Start with the first line of the data and end with the line that holds "Tìm hiểu thêm"; write out each one exactly.

*** Begin section ***

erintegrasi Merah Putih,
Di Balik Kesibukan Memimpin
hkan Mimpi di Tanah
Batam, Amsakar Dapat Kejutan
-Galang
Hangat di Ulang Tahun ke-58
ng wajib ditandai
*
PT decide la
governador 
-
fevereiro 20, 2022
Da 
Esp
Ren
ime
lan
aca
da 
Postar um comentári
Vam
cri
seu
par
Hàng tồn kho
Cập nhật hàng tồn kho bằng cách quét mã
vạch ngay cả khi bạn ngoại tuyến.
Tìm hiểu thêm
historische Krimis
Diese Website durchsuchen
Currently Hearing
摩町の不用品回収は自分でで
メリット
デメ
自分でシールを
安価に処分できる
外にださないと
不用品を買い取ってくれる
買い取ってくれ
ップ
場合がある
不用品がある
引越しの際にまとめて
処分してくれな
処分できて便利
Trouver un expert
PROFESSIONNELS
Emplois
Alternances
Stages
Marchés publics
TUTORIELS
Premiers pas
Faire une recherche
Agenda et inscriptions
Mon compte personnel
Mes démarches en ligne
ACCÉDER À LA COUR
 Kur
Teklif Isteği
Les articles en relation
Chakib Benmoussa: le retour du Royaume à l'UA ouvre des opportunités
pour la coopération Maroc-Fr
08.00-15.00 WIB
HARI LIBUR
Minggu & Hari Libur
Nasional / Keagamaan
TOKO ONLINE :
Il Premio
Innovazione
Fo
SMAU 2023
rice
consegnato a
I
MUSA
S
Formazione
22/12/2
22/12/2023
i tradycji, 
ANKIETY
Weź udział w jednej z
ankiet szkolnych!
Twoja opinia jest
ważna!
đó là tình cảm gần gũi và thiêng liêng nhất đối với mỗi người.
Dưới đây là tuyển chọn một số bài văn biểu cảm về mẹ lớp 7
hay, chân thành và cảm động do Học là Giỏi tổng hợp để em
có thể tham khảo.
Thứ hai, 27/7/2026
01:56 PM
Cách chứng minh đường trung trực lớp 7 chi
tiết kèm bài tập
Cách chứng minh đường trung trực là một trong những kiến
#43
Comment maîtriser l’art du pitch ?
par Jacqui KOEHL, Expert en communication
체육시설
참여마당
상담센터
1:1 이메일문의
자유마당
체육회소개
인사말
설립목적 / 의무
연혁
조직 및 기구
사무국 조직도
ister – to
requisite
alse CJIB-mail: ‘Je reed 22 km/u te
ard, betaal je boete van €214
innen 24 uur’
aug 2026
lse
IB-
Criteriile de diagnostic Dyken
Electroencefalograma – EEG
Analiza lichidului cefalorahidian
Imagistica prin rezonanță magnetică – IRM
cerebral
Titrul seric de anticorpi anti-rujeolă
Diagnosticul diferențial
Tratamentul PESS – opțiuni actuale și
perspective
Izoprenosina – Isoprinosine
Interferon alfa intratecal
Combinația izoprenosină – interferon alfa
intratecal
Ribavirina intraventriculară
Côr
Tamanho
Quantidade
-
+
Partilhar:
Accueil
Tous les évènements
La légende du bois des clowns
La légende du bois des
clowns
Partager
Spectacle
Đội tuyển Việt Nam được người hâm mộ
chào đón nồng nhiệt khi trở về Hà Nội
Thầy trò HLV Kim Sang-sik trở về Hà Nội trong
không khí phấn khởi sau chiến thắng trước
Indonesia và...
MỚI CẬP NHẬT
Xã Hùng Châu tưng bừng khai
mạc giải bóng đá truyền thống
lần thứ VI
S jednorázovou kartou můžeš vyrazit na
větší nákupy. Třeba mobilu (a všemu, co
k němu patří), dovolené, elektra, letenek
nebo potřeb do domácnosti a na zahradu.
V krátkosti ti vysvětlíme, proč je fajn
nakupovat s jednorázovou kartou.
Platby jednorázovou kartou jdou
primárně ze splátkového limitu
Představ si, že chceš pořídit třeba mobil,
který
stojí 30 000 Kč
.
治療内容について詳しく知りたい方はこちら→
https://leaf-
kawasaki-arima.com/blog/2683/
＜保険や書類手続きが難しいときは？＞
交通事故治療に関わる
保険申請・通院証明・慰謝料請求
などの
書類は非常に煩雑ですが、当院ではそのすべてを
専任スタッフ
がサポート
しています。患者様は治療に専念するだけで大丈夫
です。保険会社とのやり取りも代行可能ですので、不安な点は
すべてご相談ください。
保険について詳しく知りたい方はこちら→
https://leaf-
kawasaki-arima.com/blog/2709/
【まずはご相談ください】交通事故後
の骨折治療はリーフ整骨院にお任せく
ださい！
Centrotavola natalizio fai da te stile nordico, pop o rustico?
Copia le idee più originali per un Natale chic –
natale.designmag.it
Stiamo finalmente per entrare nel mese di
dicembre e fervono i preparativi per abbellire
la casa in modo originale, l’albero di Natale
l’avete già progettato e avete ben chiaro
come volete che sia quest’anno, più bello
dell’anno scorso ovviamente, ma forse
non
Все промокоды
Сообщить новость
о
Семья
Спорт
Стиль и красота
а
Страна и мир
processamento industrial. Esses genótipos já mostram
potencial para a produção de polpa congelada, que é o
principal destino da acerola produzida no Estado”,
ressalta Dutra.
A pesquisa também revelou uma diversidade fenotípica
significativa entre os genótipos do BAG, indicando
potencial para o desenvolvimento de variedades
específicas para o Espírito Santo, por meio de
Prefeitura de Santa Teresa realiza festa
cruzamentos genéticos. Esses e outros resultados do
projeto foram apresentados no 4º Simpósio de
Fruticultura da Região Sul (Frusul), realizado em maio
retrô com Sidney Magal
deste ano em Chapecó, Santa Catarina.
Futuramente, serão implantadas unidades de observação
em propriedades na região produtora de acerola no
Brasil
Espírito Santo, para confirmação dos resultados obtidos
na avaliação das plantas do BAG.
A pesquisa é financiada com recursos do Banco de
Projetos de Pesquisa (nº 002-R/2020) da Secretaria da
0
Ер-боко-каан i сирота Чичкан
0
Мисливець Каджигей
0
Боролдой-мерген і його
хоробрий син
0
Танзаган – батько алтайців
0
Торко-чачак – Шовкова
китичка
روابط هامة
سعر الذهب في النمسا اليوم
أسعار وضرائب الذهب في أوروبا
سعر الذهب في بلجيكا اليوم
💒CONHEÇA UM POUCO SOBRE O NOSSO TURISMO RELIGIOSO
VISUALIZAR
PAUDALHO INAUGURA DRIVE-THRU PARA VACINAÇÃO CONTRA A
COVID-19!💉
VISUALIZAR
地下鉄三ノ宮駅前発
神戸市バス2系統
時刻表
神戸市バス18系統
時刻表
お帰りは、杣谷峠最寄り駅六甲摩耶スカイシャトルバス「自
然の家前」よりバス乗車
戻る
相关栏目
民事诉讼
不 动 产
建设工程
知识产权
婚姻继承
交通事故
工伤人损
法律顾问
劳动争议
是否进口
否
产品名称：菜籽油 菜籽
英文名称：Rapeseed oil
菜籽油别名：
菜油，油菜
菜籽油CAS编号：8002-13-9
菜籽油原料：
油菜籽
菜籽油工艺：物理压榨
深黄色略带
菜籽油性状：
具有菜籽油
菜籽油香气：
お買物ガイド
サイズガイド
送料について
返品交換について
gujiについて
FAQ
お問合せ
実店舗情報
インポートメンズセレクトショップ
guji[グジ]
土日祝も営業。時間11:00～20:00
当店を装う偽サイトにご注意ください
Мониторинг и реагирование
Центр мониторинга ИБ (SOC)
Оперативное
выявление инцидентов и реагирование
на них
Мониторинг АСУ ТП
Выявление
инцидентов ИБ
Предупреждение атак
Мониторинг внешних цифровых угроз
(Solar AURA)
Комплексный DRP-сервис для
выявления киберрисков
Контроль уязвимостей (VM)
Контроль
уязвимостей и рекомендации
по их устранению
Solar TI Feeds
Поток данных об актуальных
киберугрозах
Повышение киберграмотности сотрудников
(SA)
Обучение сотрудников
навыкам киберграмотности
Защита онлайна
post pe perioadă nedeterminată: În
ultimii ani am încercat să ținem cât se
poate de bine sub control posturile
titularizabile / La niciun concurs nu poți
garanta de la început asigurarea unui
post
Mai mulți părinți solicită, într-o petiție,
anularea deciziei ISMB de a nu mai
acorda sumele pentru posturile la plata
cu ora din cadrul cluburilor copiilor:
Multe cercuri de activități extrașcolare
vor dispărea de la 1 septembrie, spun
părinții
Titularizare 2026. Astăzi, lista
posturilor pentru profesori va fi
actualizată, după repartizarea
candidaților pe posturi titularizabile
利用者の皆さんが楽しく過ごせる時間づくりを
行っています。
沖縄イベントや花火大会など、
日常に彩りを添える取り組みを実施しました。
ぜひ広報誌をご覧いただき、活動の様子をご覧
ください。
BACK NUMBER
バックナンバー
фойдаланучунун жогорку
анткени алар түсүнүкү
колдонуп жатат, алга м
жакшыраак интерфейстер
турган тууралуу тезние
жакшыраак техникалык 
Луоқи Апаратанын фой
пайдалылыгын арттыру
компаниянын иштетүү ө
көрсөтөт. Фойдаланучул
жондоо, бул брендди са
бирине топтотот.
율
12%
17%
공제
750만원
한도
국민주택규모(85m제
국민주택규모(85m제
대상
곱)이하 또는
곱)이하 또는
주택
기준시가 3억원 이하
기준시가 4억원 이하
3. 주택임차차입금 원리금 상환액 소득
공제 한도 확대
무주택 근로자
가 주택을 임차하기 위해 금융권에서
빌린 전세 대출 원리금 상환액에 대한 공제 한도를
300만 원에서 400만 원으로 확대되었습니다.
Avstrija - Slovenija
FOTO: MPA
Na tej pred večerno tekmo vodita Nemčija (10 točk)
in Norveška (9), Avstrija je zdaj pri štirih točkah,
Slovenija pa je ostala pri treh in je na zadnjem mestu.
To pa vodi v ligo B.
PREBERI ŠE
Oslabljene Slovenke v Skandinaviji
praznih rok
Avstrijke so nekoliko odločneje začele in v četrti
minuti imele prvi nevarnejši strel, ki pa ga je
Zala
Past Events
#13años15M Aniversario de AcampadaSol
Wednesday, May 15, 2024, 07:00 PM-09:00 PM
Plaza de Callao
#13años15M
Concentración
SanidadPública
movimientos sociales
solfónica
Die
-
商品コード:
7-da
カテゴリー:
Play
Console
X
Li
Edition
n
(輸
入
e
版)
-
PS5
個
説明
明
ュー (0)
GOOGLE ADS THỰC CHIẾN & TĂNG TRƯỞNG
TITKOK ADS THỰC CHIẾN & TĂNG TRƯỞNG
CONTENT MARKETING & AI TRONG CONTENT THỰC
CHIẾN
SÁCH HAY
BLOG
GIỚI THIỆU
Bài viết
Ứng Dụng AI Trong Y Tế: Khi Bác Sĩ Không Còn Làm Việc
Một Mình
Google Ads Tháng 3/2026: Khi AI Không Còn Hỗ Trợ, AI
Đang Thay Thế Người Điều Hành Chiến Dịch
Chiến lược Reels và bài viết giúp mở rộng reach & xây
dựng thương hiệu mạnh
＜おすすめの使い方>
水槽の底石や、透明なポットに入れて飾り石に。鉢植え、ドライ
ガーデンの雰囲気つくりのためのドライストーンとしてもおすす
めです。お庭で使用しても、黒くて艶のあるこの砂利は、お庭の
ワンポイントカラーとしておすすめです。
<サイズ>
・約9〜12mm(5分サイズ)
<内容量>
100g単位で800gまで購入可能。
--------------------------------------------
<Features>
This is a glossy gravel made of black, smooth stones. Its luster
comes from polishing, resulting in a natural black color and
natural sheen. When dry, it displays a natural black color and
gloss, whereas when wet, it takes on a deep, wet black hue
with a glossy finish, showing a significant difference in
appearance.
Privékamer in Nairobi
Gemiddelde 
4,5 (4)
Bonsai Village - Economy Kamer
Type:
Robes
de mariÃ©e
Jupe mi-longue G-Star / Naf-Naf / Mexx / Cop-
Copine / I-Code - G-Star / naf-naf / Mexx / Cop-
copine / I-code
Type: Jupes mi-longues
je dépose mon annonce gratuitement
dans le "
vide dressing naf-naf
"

*** End section ***

Response to the task:
erintegrasi Merah Putih,
Di Balik Kesibukan Memimpin
hkan Mimpi di Tanah
Batam, Amsakar Dapat Kejutan
-Galang
Hangat di Ulang Tahun ke-58
ng wajib ditandai
*
PT decide la
governador 
-
fevereiro 20, 2022
Da 
Esp
Ren
ime
lan
aca
da 
Postar um comentári
Vam
cri
seu
par
Hàng tồn kho
Cập nhật hàng tồn kho bằng cách quét mã
vạch ngay cả khi bạn ngoại tuyến.
Tìm hiểu thêm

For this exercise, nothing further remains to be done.